Tonight's historic Powerball jackpot has reached a whopping half-billion dollars and continues to grow. Andrea Canning reports on the frenzy for tickets in New York City.
This is partially because we are terrible at predicting how happy more money is going to make us. The truth is, money can make you happy -- but only up to a point. "Research shows that the impact of additional income on happiness begins to level off around $75,000 of income - but people keep trying to make more and more money in the mistaken belief that their happiness will continue to increase," Norton says. "As a result of this mistaken belief, people think that big windfalls will change their happiness dramatically - and may end up with less happiness than they expected."
On the other end of the spectrum, landing a windfall that lifts you out of a financial pit really can provide significant, lasting happiness. In 2006, Sandra Hayes, then a 46-year-old social worker making $25,000 a year, and 12 of her coworkers won the $224 million Powerball jackpot. After taxes and splitting the money with her coworkers, Hayes had won $10 million. She bought her dream car (a brand-new Lexus) and her dream home (a half-million dollar house in St. Louis). But first, she paid off her current home and then gave that house to her daughter and grandchildren, who'd been living in a rough neighborhood. She quit her job and now spends her days writing -- she's already published one book and is working on a second one.
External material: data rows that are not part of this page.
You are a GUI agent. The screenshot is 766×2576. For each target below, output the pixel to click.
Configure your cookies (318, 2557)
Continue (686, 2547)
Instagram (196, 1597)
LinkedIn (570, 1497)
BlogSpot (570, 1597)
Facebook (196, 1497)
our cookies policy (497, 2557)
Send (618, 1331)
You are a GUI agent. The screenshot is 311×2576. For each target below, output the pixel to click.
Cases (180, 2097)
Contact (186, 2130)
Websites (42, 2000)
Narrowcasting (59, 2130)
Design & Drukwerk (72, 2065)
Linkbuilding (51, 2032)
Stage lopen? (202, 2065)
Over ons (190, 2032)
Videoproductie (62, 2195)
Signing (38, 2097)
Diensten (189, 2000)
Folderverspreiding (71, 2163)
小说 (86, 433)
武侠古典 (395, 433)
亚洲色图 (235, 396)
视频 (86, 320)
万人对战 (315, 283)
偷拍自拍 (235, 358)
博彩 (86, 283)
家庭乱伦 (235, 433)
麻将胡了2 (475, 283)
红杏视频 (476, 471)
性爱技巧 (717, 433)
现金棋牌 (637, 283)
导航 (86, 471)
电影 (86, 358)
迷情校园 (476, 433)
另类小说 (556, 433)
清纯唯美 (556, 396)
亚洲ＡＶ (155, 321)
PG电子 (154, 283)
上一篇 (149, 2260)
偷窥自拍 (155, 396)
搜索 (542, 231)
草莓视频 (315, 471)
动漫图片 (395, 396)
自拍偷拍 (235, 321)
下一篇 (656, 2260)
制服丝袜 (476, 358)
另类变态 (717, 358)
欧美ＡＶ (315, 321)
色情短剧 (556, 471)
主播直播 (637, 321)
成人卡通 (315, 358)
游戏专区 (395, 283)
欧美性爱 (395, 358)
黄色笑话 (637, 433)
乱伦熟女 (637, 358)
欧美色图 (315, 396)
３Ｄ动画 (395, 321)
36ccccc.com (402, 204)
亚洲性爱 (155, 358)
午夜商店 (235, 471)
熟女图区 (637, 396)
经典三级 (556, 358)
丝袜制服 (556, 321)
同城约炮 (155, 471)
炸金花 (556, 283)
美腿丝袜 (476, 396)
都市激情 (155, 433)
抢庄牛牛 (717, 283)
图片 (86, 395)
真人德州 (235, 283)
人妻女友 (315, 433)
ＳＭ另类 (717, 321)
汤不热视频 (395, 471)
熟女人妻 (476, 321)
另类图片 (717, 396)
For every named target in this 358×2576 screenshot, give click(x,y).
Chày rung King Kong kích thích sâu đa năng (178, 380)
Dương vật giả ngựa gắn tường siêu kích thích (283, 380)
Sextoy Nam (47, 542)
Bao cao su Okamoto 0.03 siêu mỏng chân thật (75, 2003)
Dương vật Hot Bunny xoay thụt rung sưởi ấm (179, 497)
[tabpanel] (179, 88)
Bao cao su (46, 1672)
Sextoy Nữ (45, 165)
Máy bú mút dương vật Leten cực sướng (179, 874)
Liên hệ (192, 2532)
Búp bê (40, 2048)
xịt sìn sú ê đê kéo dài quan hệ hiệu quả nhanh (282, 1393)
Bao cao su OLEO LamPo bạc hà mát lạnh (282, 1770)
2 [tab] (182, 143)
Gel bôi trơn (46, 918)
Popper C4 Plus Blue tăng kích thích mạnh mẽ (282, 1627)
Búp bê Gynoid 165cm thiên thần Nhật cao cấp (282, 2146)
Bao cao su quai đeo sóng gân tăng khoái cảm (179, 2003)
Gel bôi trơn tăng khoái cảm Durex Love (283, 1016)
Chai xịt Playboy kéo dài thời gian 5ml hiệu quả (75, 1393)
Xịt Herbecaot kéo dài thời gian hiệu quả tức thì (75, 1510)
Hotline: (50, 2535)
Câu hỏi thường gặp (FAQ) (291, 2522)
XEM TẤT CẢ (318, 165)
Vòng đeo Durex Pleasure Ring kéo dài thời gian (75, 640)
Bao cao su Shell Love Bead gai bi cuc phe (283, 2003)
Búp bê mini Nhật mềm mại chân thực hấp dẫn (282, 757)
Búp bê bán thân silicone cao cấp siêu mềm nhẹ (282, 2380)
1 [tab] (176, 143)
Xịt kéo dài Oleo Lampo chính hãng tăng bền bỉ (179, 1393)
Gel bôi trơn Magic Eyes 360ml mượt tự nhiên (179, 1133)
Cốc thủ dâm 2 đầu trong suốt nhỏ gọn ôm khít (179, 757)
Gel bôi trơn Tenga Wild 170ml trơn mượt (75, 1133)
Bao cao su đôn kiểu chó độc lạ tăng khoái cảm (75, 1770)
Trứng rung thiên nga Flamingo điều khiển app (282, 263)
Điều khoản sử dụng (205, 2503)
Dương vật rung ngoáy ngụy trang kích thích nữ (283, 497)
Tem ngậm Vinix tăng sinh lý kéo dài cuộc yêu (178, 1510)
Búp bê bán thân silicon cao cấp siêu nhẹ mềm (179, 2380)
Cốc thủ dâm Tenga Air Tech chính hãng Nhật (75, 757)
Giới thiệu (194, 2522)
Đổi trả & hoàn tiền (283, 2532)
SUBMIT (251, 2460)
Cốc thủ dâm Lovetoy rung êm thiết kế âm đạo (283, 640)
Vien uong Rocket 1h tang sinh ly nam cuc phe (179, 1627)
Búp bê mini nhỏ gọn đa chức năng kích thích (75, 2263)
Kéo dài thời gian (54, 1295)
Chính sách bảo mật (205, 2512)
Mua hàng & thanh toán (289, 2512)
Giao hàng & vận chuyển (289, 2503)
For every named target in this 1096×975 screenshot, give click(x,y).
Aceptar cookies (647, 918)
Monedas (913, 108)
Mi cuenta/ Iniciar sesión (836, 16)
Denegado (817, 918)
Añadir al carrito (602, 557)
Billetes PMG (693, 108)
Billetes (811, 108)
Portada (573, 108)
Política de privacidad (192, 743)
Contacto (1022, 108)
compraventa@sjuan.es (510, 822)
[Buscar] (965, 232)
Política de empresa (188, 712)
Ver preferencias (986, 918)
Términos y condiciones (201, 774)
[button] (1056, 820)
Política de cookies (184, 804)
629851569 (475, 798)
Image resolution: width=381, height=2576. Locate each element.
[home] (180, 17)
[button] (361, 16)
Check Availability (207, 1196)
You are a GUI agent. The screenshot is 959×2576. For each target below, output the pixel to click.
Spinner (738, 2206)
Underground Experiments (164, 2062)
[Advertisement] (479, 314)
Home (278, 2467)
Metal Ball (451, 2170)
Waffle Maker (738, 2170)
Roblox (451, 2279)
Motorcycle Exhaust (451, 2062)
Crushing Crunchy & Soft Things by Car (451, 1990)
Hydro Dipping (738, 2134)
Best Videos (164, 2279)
"Yes, my life is different, and it feels good," says Hayes. "This summer I had a $900 water bill. Six years ago, well, if I had a substantially huge bill, I would’ve had to make payment arrangements. That’s one of the things I like, that I’m able to pay my bills in full and not scuffle."
The first secret, as Hayes tells it, to winning the lottery without losing your mind is to immediately meet with a financial planner you trust and make a plan that works for you. The second is a little simpler. She says, "Just because you win the lottery, it does not change you as a person."